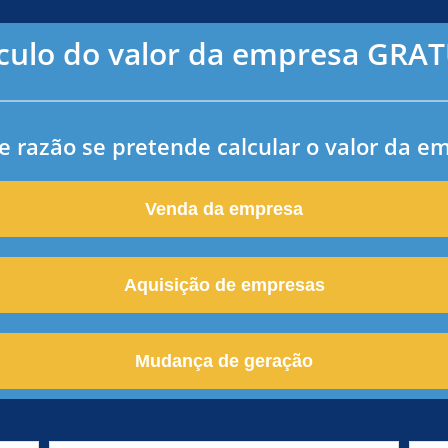
cálculo do valor da empresa GR
e razão se pretende calcular o valor da e
Venda da empresa
Aquisição de empresas
Mudança de geração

=======

• PROBLEM TO WORK ON: Output the entries above exactly as given, but strip out the pictures.

• REPLY TO THE EXERCISE:
cálculo do valor da empresa GR
e razão se pretende calcular o valor da e
Venda da empresa
Aquisição de empresas
Mudança de geração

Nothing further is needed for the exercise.